Overblog
Editer l'article Suivre ce blog Administration + Créer mon blog
17 juin 2012 7 17 /06 /juin /2012 14:59

http://4.bp.blogspot.com/-N7Gp__-x98o/Tt-1OZgJ6-I/AAAAAAAANAU/nnWVYBfG1XM/s1600/Devils%2BDouble%2B1.jpgC'est personnellement en 2003 que j'ai eu la chance de découvrir le réalisateur Lee Tamahori dans ce qui s'avèrera être pour moi un des meilleurs James Bond (avant l'arrivée fracassante de Casino Royale et du futur Skyfall). Je n'avais pas vu son premier film l'âme des guerriers, et je découvrais dans cet opus bondien, un plaisir de filmer, un film riche en thématiques sous-jacente, et qui avais été traité par ailleurs de manière un peu trop sporadique dans la mythologie Bondienne.
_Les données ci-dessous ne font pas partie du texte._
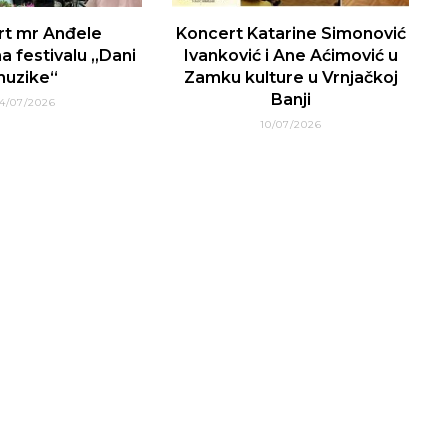
rt mr Anđele
Koncert Katarine Simonović
a festivalu „Dani
Ivanković i Ane Aćimović u
uzike“
Zamku kulture u Vrnjačkoj
Banji
4/07/2026
10/07/2026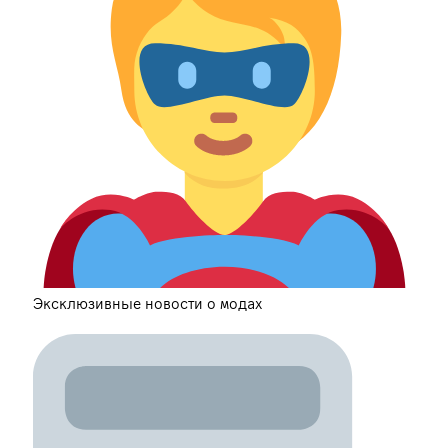
Эксклюзивные новости о модах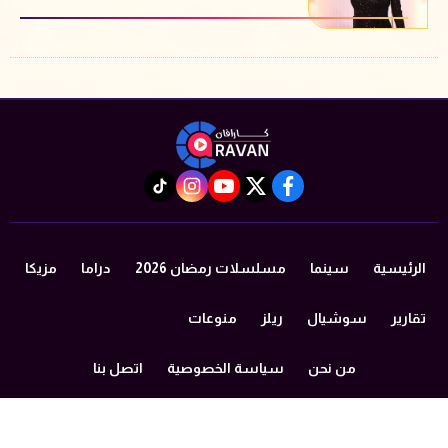
instagram
tiktok
youtube
twitter
facebook
الرئيسية
سينما
مسلسلات رمضان 2026
دراما
مزيكا
تقارير
سوشيال
ريلز
منوعات
من نحن
سياسة الخصوصية
اتصل بنا
©2024 caravan All Rights Reserved.
Powered by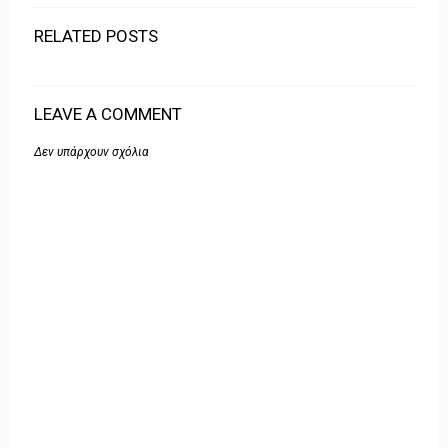
RELATED POSTS
LEAVE A COMMENT
Δεν υπάρχουν σχόλια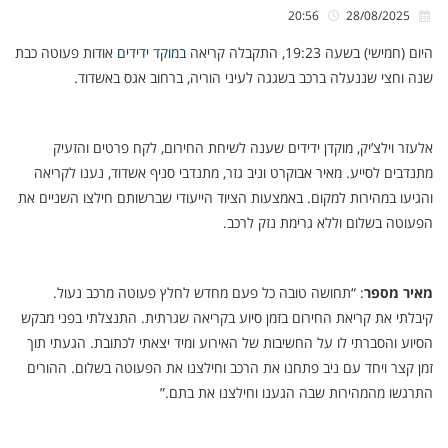
20:56
28/08/2025
היום (חמישי) בשעה 19:23, התקבלה קריאה
במוקד ידידים
אודות פעוטה כבת
שנה וחצי שננעלה ברכב בשגגה לעיני הוריה, ברחוב אגס באשדוד.
אלעזר וילצ’יק, מוקדן ידידים שענה לשיחת החירום, לקח פרטים והזעיק
מתנדבים לסייע. מאיר אבוקרט וניב גזר, מתנדבי סניף אשדוד, נענו לקריאה
והגיעו במהירות למקום. באמצעות הציוד הייעודי שברשותם חילצו השניים את
הפעוטה בשלום וללא גרימת נזק לרכב.
מאיר מספר
: “תחושה טובה כל פעם מחדש לחלץ פעוטה מרכב נעול.
קיבלתי את קריאת החירום בזמן סיוע בקריאה שגרתית. התנצלתי בפני מבקש
הסיוע והסברתי לו על החשיבות של האירוע ומיד יצאתי לכתובת. הגעתי תוך
זמן קצר ויחד עם ניב פתחנו את הרכב וחילצנו את הפעוטה בשלום. ההורים
התרגשו מהמהירות שבה הגענו וחילצנו את בתם.”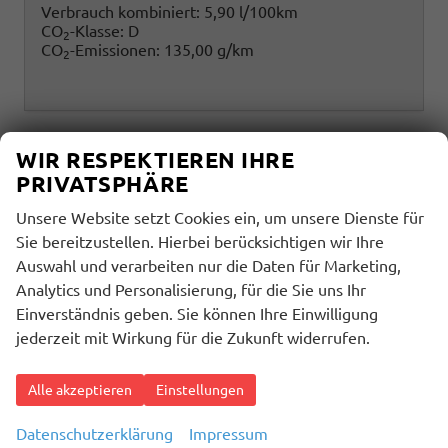
Verbrauch kombiniert:
5,90 l/100km
CO
-Klasse:
D
2
CO
-Emissionen:
135,00 g/km
2
WIR RESPEKTIEREN IHRE
PRIVATSPHÄRE
Unsere Website setzt Cookies ein, um unsere Dienste für
Sie bereitzustellen. Hierbei berücksichtigen wir Ihre
Auswahl und verarbeiten nur die Daten für Marketing,
Analytics und Personalisierung, für die Sie uns Ihr
Einverständnis geben. Sie können Ihre Einwilligung
jederzeit mit Wirkung für die Zukunft widerrufen.
Alle akzeptieren
Einstellungen
Datenschutzerklärung
Impressum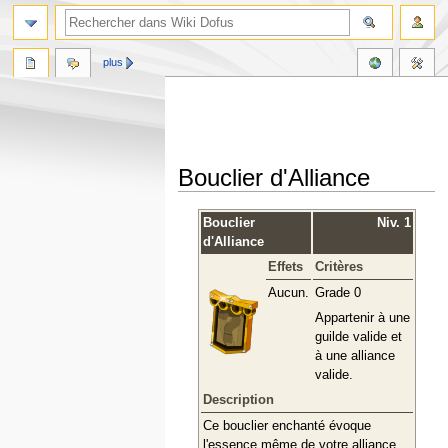
plus
Bouclier d'Alliance
Aller
Aller
Bouclier
Niv. 1
à
à
d'Alliance
la
la
Effets
Critères
navigation
recherche
Aucun.
Grade 0
Appartenir à une
guilde valide et
à une alliance
valide.
Description
Ce bouclier enchanté évoque
l'essence même de votre alliance.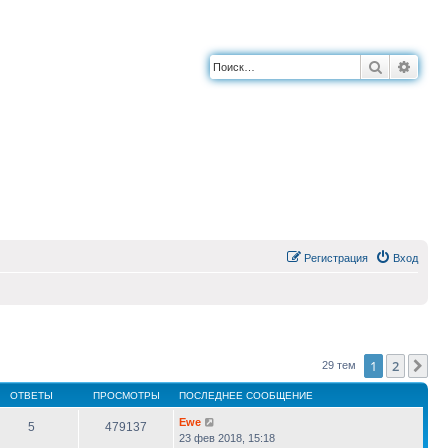
Поиск
Расш
Регистрация
Вход
1
2
Сл
29 тем
ОТВЕТЫ
ПРОСМОТРЫ
ПОСЛЕДНЕЕ СООБЩЕНИЕ
Ewe
5
479137
23 фев 2018, 15:18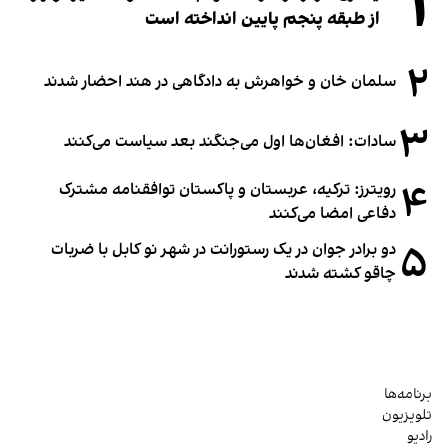
۱
از طبقه پنجم پایین انداخته است
۲
سلمان خان و خواهرش به دادگاهی در هند احضار شدند
۳
سادات: افغان‌ها اول می‌جنگند بعد سیاست می‌کنند
۴
رویترز: ترکیه، عربستان و پاکستان توافقنامه مشترک
دفاعی امضا می‌کنند
۵
دو برادر جوان در یک رستورانت در شهر نو کابل با ضربات
چاقو کشته شدند
برنامه‌ها
تلویزیون
رادیو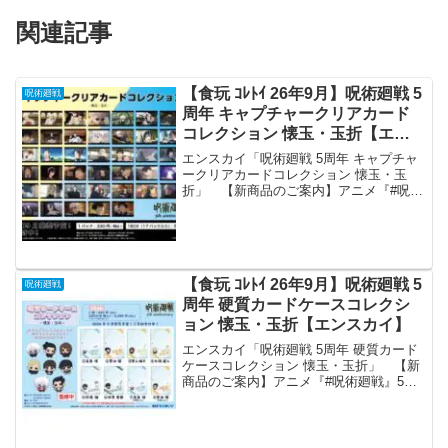
関連記事
【食玩 ｺﾚﾄｲ 26年9月】呪術廻戦 5
呪術廻戦
周年 キャプチャークリアカード
コレクション 懐玉・玉折【エン
スカイ】
エンスカイ「呪術廻戦 5周年 キャプチャ
ークリアカードコレクション 懐玉・玉
折」 【新商品のご案内】アニメ『#呪術
廻戦』5周年を記念して、“キャプチャー
クリアカードコレクション”■渋谷事変■懐
玉・玉折■劇場版 呪術廻戦 0が登場です
❗️▼エ...
【食玩 ｺﾚﾄｲ 26年9月】呪術廻戦 5
呪術廻戦
周年 硬質カードケースコレクシ
ョン 懐玉・玉折【エンスカイ】
エンスカイ「呪術廻戦 5周年 硬質カード
ケースコレクション 懐玉・玉折」 【新
商品のご案内】アニメ『#呪術廻戦』5周
年を記念して“硬質カードケースコレクシ
ョン”が新登場⭐️新デフォルメイラス
ト“MUGYUGYU”にも注目👀❗️●渋谷事変●
懐...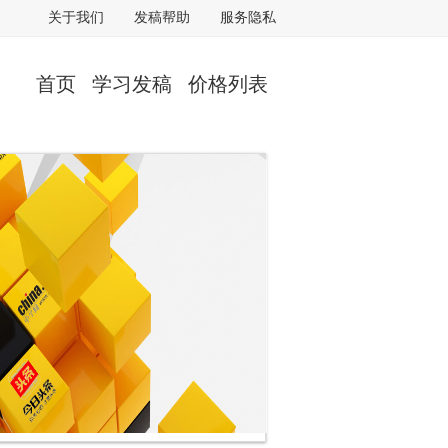
关于我们
发稿帮助
服务隐私
首页
学习发稿
价格列表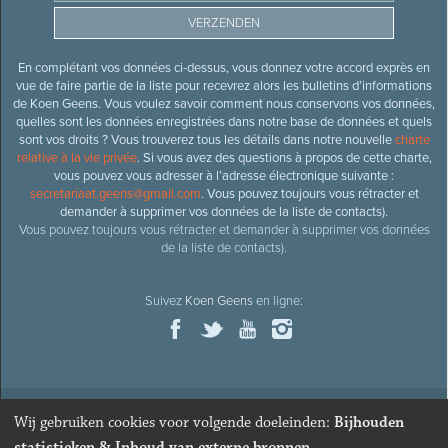
En complétant vos données ci-dessus, vous donnez votre accord exprès en
vue de faire partie de la liste pour recevrez alors les bulletins d’informations
de Koen Geens. Vous voulez savoir comment nous conservons vos données,
quelles sont les données enregistrées dans notre base de données et quels
sont vos droits ? Vous trouverez tous les détails dans notre nouvelle
charte
relative à la vie privée
. Si vous avez des questions à propos de cette charte,
vous pouvez vous adresser à l’adresse électronique suivante :
secretariaat.geens@gmail.com
. Vous pouvez toujours vous rétracter et
demander à supprimer vos données de la liste de contacts).
Vous pouvez toujours vous rétracter et demander à supprimer vos données
de la liste de contacts).
Suivez
Koen Geens
en ligne:
Wij gebruiken cookies voor volgende doeleinden:
Bijhouden
© 2026
Ancien ministre et député honoraire
Koen Geens
· Alle
statistieken & Inhoud van externe bronnen
.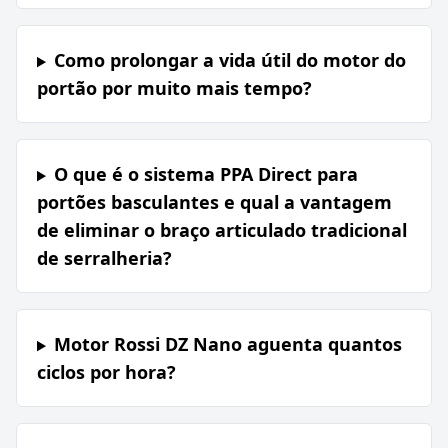
Como prolongar a vida útil do motor do
portão por muito mais tempo?
O que é o sistema PPA Direct para
portões basculantes e qual a vantagem
de eliminar o braço articulado tradicional
de serralheria?
Motor Rossi DZ Nano aguenta quantos
ciclos por hora?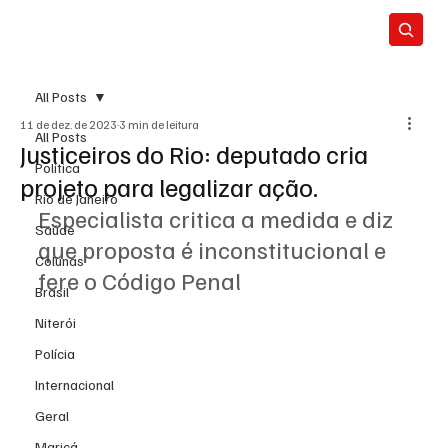
All Posts
11 de dez. de 2023
3 min de leitura
All Posts
Justiceiros do Rio: deputado cria
Política
projeto para legalizar ação.
Rio de Janeiro
Especialista critica a medida e diz 
Saúde
que proposta é inconstitucional e 
Colunas
fere o Código Penal
Brasil
Niterói
Polícia
Internacional
Geral
Maricá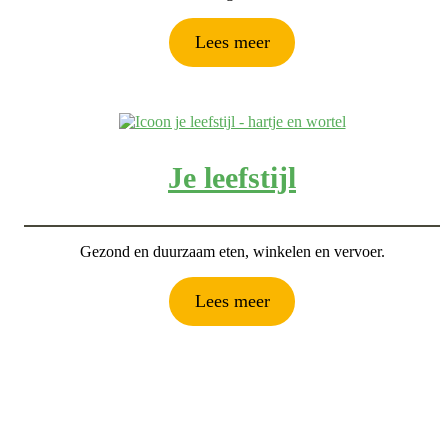
Lees meer
Je leefstijl
Gezond en duurzaam eten, winkelen en vervoer.
Lees meer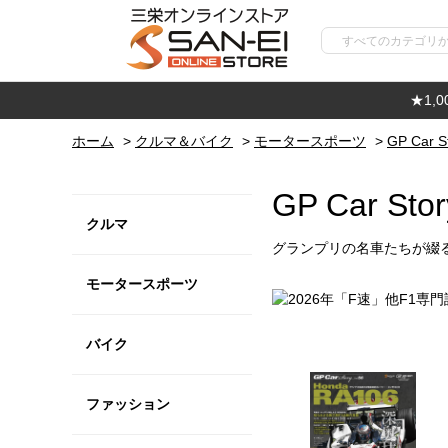
★1,
ホーム
>
クルマ＆バイク
>
モータースポーツ
>
GP Car S
GP Car Stor
クルマ
グランプリの名車たちが綴
モータースポーツ
バイク
ファッション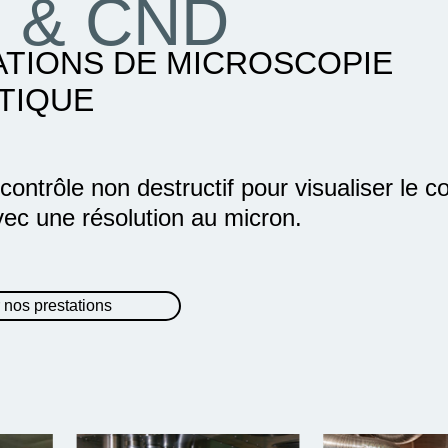
 & CND
ATIONS DE MICROSCOPIE
TIQUE
ontrôle non destructif pour visualiser le c
vec une résolution au micron.
 nos prestations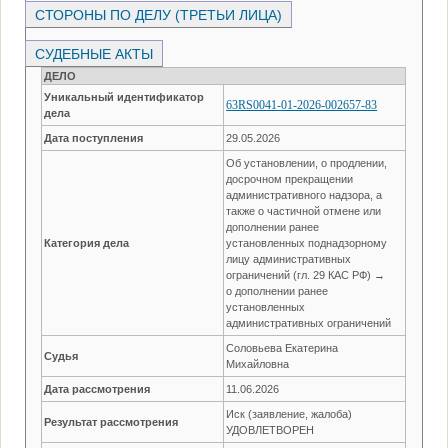
СТОРОНЫ ПО ДЕЛУ (ТРЕТЬИ ЛИЦА)
СУДЕБНЫЕ АКТЫ
ДЕЛО
Уникальный идентификатор
63RS0041-01-2026-002657-83
дела
Дата поступления
29.05.2026
Об установлении, о продлении,
досрочном прекращении
административного надзора, а
также о частичной отмене или
дополнении ранее
Категория дела
установленных поднадзорному
лицу административных
ограничений (гл. 29 КАС РФ) →
о дополнении ранее
установленных
административных ограничений
Соловьева Екатерина
Судья
Михайловна
Дата рассмотрения
11.06.2026
Иск (заявление, жалоба)
Результат рассмотрения
УДОВЛЕТВОРЕН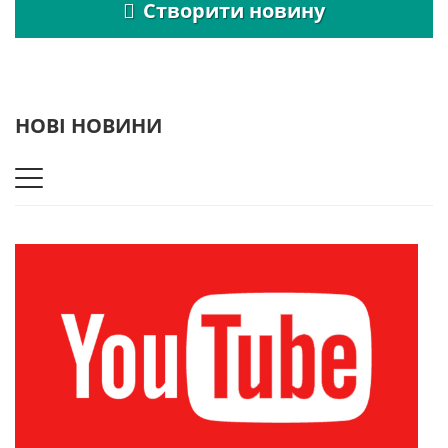
Створити новину
НОВІ НОВИНИ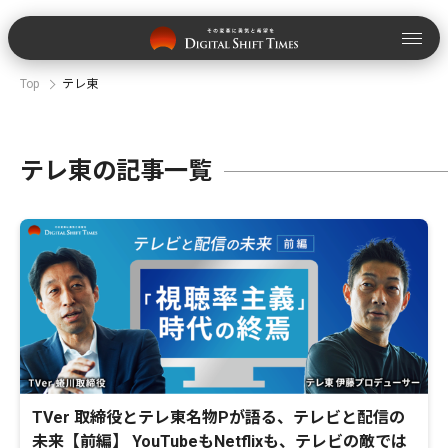
Top
テレ東
テレ東の記事一覧
TVer 取締役とテレ東名物Pが語る、テレビと配信の
未来【前編】 YouTubeもNetflixも、テレビの敵では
Et pourtant, quelles thématiques passionantes que ce méchant qui se refait un visage d'occidental pour renvoyer à James Bond toute la fatuité et tout le paradoxe de ce qu'il est : c'est à dire un beau visage mais dont les actions sont tout aussi noire que celle du "bad guy of the week" (méchant de la semaine)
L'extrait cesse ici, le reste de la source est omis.